Subcommand	Description
`irc`	Intrinsic Reaction Coordinate calculation
`freq`	Vibrational frequency analysis & thermochemistry
`dft`	Single-point DFT calculations (GPU4PySCF / PySCF)
`trj2fig`	Plot energy profiles from XYZ trajectories
`energy-diagram`	Build an energy diagram from numeric input values

Export¶

Subcommand	Description
`oniom-export`	Export to Gaussian ONIOM / ORCA QM/MM (`–mode g16
`oniom-import`	Import Gaussian/ORCA ONIOM input and reconstruct XYZ + layered PDB

Configuration & Reference¶

Topic	Page
CLI command reference	Command Reference
YAML schema	YAML Schema
YAML configuration options	YAML Reference
ML/MM calculator architecture	ML/MM Calculator
Terminology	Glossary

System Requirements¶

Hardware¶

OS: Linux (Ubuntu 20.04+ or CentOS 8+ tested)
GPU: CUDA 12.x compatible
VRAM: Minimum 8 GB (16 GB+ recommended for 1000+ atoms)
RAM: 16 GB+ recommended

Software¶

Python >= 3.11
PyTorch with CUDA support
CUDA 12.x toolkit
AmberTools (for mm-parm)

Quick Examples¶

Basic ML/MM MEP search¶

mlmm -i R.pdb P.pdb -c 'SAM,GPP' -l 'SAM:1,GPP:-3'

Full workflow with TS optimization¶

mlmm -i R.pdb P.pdb -c 'SAM,GPP' -l 'SAM:1,GPP:-3' \
 --tsopt --thermo --dft

Single-structure scan mode¶

mlmm scan -i pocket.pdb --parm real.parm7 --model-pdb ml_region.pdb \
 -q 0 -s scan.yaml --print-parsed

TS-only optimization¶

mlmm -i TS_candidate.pdb -c 'SAM,GPP' -l 'SAM:1,GPP:-3' \
 --tsopt

Key Concepts¶

ML/MM 3-Layer System¶

mlmm uses a 3-layer partitioning scheme encoded via PDB B-factors:

ML region (B=0.0): Treated with the selected MLIP backend (default: UMA)
Movable-MM (B=10.0): MM atoms that move during optimization
Frozen (B=20.0): Fixed MM atoms

Hessian-target MM atoms are selected by calculator options (hess_cutoff / explicit lists), not by a dedicated B-factor layer.

Charge and spin¶

Use --ligand-charge to specify unknown residue charges: 'SAM:1,GPP:-3'
Use -q/--charge to set the ML-region total charge
Spin multiplicity is set with -m/--multiplicity (default 1)

Boolean options¶

Boolean CLI options use toggle form (--flag / --no-flag):

--tsopt --thermo --no-dft

YAML configuration¶

See the YAML Reference for all options.

Output Structure¶

Typical mlmm all output:

result_all/
├── ml_region.pdb # ML-region definition
├── summary.log # Human-readable summary
├── summary.yaml # Machine-readable summary
├── pockets/ # Extracted cluster models
├── mm_parm/ # AMBER topology files
├── scan/ # (Optional) scan results
├── path_search/ # MEP trajectories and diagrams
│ ├── mep_trj.xyz # MEP trajectory
│ ├── mep.pdb # MEP in PDB format
│ └── seg_*/ # Per-segment details
└── path_search/post_seg_*/ # Post-processing outputs
 ├── tsopt/ # TS optimization results
 ├── irc/ # IRC trajectories
 ├── freq/ # Vibrational modes
 └── dft/ # DFT results

Citation¶

If you use this software in your research, please cite:

[1] Ohmura, T., Inoue, S., Terada, T. (2025).
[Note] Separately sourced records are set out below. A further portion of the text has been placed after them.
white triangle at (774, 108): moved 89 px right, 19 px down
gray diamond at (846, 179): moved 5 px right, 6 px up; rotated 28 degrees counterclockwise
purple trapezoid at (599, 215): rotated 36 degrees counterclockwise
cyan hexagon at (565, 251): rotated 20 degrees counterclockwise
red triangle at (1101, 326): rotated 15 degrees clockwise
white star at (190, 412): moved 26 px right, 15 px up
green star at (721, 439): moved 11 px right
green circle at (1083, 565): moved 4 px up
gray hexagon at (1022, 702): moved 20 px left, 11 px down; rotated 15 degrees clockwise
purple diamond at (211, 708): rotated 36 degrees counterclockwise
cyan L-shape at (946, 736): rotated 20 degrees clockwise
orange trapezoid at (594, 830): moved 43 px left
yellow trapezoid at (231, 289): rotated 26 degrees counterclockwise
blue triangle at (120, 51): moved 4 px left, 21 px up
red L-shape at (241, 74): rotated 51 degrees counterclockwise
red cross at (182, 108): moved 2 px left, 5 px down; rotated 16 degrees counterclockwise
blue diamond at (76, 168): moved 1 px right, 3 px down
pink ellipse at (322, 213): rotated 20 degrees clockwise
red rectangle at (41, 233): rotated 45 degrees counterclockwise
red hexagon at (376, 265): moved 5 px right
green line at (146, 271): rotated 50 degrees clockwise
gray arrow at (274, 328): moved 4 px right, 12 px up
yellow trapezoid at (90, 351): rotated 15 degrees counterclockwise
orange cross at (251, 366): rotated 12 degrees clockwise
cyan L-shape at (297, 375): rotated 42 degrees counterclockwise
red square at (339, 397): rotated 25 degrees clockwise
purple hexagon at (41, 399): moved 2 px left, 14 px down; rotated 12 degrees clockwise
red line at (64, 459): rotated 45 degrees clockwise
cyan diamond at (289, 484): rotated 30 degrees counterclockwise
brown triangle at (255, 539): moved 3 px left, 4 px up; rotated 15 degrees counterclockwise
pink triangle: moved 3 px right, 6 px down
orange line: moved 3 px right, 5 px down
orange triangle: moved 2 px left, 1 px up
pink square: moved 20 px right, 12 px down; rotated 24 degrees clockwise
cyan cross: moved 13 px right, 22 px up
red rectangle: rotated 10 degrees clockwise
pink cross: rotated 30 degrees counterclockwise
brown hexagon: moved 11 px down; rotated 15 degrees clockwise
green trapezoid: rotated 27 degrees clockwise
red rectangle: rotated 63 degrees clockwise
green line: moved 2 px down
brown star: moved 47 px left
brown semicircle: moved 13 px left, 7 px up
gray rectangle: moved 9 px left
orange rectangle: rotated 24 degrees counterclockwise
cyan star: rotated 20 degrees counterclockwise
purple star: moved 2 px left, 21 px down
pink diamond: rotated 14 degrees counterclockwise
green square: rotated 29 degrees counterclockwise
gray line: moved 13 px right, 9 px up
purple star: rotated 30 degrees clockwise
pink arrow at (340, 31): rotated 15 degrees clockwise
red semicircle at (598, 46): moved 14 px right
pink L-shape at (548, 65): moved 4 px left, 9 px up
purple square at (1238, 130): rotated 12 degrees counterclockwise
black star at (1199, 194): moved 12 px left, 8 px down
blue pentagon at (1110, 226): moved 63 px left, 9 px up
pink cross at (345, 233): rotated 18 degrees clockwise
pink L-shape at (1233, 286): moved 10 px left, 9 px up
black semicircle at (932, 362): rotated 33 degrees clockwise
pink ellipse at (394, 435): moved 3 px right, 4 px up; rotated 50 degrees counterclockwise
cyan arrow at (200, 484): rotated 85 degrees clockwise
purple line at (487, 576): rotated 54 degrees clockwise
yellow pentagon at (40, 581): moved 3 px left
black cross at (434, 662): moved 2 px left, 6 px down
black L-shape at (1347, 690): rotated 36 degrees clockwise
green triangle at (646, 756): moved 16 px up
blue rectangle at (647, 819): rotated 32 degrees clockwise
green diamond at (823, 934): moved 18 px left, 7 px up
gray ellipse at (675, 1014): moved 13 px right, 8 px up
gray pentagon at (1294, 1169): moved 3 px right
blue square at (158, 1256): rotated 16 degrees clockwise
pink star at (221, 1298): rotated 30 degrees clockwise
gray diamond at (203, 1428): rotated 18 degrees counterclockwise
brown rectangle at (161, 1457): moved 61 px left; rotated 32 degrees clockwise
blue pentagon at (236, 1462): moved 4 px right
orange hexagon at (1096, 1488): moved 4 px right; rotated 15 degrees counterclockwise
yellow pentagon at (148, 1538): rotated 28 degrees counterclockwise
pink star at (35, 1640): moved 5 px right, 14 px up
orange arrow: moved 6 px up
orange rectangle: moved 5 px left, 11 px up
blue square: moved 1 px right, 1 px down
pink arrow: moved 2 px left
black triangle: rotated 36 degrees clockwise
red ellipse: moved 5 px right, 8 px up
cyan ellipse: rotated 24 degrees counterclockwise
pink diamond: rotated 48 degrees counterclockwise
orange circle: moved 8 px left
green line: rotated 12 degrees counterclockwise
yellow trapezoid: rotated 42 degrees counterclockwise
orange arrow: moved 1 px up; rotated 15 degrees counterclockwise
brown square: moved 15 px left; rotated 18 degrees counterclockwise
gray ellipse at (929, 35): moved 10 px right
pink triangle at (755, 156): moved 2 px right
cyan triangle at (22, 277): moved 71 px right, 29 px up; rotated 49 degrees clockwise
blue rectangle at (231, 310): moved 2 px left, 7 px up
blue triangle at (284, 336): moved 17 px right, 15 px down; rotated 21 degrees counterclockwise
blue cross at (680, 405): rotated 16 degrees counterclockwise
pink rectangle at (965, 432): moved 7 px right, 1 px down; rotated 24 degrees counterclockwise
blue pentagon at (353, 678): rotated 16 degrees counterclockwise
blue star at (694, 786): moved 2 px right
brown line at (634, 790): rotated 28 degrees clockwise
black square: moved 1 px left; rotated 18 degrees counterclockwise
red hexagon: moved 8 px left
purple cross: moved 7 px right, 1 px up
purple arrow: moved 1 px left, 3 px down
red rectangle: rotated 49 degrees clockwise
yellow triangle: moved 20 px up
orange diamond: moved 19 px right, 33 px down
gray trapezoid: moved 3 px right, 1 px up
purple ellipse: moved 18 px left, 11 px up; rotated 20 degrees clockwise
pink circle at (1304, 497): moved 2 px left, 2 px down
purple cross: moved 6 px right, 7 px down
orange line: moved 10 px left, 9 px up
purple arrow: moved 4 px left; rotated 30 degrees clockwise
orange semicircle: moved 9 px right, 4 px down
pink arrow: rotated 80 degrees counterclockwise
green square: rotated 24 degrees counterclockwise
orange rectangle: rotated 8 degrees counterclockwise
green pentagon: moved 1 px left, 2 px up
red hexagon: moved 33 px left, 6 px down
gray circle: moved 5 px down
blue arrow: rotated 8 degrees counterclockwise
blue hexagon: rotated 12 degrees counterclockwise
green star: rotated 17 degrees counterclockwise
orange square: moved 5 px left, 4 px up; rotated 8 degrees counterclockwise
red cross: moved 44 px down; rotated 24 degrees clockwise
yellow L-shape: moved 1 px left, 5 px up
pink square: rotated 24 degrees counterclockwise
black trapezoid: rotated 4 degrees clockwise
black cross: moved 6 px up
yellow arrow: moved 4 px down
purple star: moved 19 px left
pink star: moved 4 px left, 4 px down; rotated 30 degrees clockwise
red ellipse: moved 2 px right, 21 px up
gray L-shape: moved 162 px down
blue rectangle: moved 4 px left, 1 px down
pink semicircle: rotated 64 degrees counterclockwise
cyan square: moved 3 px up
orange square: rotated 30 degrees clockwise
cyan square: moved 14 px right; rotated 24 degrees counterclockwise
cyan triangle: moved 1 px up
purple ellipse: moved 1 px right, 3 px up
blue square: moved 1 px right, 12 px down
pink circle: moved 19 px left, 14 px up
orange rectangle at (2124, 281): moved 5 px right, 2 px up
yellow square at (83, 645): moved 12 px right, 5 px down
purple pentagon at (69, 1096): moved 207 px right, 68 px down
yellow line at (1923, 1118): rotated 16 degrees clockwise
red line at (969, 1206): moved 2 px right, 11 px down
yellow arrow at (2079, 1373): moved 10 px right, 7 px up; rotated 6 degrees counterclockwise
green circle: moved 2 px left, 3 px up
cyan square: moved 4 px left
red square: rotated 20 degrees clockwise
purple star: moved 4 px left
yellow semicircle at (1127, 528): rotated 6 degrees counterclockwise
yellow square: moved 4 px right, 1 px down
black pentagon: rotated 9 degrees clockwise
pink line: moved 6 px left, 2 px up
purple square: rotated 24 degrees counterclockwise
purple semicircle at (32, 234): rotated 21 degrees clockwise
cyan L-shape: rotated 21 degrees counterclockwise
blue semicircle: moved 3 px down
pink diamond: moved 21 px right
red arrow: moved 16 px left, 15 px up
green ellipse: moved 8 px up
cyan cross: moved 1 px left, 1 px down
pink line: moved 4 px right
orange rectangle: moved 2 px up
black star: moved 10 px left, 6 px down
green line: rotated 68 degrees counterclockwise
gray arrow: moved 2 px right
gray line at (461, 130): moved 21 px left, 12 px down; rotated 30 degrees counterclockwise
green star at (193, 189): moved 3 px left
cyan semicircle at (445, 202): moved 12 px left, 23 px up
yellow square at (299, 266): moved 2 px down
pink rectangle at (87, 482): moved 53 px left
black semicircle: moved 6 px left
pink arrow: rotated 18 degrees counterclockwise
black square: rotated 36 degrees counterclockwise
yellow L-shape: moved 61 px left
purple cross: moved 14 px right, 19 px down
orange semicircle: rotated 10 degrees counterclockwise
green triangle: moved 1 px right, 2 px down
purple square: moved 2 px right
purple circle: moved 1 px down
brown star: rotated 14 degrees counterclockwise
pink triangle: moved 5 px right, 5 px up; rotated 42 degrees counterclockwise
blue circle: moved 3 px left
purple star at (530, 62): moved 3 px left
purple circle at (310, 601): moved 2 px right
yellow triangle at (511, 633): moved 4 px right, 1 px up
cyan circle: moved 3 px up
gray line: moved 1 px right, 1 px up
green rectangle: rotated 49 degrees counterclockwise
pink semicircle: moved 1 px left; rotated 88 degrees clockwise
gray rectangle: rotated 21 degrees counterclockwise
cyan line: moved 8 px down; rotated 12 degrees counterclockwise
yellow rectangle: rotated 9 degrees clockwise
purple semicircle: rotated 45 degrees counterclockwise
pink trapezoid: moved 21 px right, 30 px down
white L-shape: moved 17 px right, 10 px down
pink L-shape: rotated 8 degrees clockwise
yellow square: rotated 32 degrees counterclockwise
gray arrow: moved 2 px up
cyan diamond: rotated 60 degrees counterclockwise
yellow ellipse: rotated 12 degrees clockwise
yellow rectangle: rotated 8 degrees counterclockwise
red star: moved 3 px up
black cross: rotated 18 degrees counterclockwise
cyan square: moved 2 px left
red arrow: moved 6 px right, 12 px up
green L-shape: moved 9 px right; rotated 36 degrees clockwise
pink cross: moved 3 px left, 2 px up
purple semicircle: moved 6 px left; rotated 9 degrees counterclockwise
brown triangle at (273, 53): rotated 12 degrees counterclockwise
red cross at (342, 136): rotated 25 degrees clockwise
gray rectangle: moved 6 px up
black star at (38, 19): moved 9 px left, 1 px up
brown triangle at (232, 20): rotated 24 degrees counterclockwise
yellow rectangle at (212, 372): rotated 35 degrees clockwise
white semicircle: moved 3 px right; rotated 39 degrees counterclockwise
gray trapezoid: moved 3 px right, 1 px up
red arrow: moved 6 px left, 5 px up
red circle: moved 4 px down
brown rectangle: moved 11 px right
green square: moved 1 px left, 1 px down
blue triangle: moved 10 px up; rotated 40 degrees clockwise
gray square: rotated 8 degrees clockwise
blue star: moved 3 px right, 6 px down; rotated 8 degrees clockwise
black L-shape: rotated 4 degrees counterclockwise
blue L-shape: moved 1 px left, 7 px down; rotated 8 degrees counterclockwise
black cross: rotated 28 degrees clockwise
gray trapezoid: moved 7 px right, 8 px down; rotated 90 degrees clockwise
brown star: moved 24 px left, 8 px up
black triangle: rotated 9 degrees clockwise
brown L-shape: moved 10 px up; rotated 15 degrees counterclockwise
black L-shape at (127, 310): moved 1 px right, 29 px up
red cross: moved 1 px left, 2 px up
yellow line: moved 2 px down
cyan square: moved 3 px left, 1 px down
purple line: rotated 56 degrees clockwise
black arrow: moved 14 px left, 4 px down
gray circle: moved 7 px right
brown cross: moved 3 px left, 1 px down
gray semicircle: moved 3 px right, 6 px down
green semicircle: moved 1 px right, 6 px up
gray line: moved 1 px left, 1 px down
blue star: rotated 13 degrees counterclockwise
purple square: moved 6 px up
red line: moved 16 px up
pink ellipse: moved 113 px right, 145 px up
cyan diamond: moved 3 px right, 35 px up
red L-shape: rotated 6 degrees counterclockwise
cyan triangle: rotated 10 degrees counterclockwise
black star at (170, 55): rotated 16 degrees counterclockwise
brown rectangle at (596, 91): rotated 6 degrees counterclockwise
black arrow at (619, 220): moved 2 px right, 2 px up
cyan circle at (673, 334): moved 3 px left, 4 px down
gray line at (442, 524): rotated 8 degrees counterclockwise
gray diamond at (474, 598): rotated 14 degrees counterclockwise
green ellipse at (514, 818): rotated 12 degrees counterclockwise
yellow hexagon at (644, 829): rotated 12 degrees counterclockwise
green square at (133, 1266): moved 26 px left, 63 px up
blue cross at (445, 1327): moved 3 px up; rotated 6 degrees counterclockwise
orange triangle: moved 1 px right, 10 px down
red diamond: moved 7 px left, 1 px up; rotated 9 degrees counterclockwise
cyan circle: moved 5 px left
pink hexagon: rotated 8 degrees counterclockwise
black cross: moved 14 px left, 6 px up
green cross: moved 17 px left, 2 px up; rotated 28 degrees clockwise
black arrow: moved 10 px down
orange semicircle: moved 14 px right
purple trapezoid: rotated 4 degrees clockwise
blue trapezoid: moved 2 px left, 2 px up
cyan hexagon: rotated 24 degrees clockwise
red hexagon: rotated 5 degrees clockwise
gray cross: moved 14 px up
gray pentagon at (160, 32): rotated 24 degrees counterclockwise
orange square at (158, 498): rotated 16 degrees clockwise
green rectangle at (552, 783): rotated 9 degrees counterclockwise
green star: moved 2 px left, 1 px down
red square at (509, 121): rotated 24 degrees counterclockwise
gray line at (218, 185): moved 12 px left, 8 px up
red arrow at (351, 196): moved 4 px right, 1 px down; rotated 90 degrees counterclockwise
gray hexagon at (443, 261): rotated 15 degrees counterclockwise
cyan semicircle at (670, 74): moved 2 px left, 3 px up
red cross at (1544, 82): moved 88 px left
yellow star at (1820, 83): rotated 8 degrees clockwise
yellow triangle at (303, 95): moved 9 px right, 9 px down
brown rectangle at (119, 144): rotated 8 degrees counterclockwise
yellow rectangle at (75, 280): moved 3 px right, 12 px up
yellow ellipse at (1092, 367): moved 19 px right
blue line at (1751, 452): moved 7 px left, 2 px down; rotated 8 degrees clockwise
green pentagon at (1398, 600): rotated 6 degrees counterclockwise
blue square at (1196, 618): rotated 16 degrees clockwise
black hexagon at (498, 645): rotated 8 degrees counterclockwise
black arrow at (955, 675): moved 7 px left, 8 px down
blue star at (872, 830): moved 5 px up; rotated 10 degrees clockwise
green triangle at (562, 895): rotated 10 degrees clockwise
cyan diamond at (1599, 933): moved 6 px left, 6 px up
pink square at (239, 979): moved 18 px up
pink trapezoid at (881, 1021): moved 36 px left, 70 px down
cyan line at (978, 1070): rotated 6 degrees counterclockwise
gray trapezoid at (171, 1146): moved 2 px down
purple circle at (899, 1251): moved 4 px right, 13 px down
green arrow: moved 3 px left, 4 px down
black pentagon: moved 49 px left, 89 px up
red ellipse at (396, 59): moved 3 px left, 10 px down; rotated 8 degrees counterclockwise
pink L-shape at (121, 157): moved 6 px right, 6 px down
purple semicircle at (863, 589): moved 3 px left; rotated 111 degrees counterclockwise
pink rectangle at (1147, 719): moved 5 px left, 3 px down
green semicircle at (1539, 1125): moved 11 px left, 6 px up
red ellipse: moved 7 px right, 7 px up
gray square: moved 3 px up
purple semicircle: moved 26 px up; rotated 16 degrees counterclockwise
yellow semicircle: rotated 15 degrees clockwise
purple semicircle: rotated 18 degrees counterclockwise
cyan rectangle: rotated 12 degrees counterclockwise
ML/MM toolkit – Towards Accelerated Mechanistic Investigation of Enzymatic Reactions. ChemRxiv. https://doi.org/10.26434/chemrxiv-2025-jft1k

License¶

mlmm-toolkit is distributed under the GNU General Public License version 3 (GPL-3.0).

Getting Help¶

# General help
mlmm --help

# Command help
mlmm <subcommand> --help

Note: This documentation is under active development. Some sections may be incomplete or subject to change.